■ ABOUT THIS EXERCISE
Within the data that follows, how many lines contain the word "Details"? Reply with only the number.

Document understanding data:
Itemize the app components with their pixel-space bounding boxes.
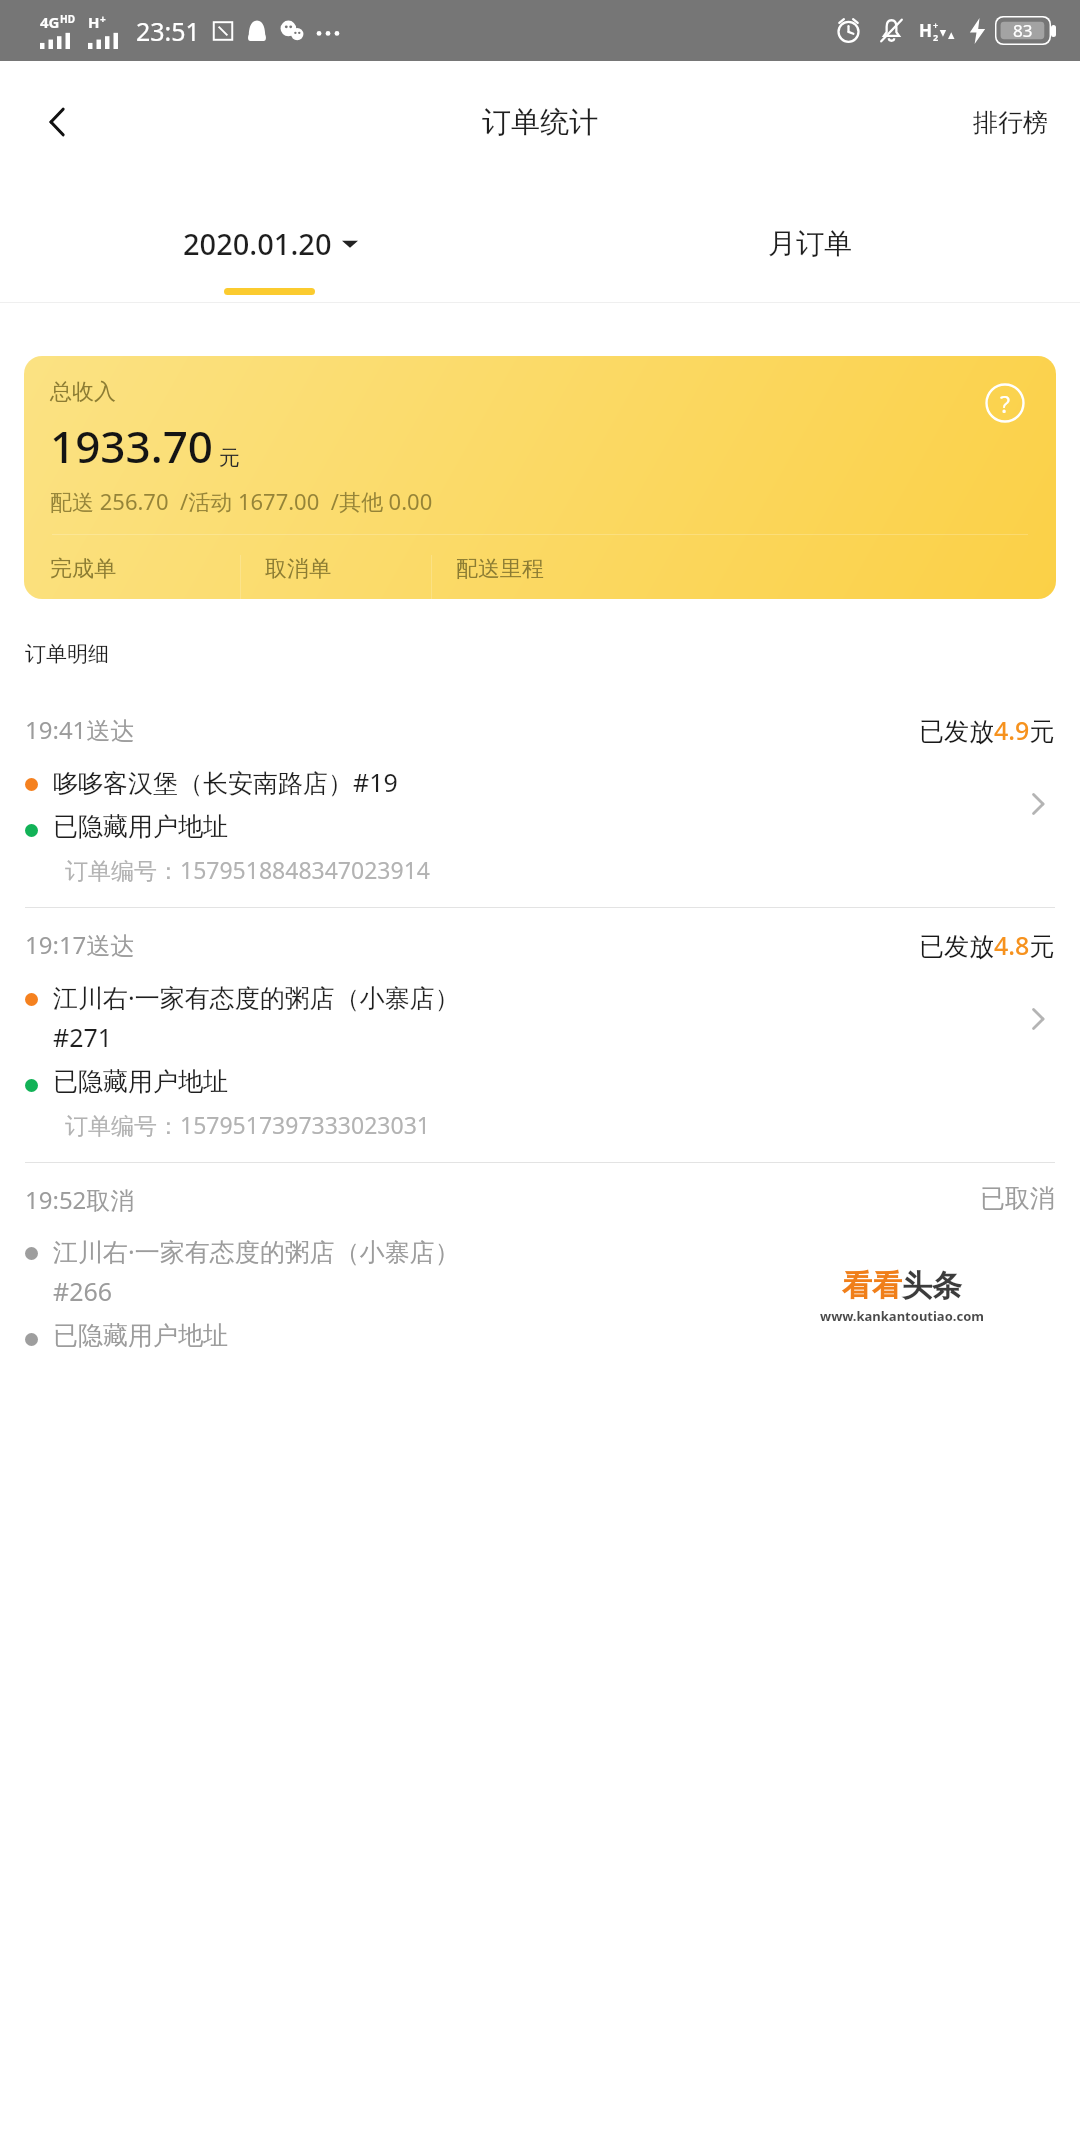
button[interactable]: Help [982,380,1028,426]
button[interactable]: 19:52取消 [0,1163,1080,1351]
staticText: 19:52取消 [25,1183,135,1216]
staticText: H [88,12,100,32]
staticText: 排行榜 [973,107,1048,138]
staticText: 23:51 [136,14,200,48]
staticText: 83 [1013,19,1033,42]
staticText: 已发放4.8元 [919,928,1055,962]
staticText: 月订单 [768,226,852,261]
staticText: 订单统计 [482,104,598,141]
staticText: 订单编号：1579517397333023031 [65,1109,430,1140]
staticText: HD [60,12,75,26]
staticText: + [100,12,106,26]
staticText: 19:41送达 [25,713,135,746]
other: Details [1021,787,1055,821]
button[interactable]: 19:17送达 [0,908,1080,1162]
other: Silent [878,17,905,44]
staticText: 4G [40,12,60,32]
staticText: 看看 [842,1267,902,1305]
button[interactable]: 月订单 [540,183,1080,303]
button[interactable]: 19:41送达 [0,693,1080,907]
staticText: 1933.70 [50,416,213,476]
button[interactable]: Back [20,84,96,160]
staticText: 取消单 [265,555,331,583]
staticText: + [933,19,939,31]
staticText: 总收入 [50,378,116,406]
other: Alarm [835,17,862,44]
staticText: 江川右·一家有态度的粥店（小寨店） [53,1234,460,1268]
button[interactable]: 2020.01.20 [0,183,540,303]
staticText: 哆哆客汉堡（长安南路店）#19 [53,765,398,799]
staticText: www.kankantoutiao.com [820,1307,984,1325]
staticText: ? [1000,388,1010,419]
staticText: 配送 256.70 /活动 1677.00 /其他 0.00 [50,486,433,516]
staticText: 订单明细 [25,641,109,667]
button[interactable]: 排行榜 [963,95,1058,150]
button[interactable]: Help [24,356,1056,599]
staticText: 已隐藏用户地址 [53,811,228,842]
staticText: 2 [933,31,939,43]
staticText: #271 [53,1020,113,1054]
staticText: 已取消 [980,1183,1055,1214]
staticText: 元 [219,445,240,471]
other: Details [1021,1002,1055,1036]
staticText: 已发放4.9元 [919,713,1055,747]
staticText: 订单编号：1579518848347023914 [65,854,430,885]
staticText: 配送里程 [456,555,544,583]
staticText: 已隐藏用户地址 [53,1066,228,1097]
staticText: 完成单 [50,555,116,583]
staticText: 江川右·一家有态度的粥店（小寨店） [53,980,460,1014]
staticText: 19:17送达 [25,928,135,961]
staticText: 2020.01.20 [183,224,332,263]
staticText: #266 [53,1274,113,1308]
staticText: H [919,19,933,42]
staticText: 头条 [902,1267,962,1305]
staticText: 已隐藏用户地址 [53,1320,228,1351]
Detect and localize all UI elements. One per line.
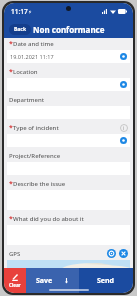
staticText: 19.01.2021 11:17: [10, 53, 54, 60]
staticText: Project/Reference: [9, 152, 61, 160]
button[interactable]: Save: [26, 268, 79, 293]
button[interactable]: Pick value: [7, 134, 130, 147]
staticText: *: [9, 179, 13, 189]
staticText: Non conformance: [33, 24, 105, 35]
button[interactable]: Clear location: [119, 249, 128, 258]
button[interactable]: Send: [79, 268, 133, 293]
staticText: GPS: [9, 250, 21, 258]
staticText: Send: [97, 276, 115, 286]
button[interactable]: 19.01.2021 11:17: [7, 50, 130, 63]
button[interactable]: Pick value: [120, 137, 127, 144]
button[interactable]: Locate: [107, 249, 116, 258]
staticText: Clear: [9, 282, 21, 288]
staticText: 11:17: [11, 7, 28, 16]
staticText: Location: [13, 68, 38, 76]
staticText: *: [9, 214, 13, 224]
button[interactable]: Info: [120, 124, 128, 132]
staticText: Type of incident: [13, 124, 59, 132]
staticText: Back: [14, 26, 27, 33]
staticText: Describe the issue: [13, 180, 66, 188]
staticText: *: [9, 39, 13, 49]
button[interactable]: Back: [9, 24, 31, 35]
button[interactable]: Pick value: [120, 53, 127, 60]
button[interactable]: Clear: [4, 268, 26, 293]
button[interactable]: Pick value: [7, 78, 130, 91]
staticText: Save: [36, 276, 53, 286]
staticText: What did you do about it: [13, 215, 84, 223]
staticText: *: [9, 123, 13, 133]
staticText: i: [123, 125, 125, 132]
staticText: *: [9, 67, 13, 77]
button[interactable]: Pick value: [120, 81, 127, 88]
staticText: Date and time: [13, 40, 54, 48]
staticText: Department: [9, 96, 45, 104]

■ THE ANSWER
2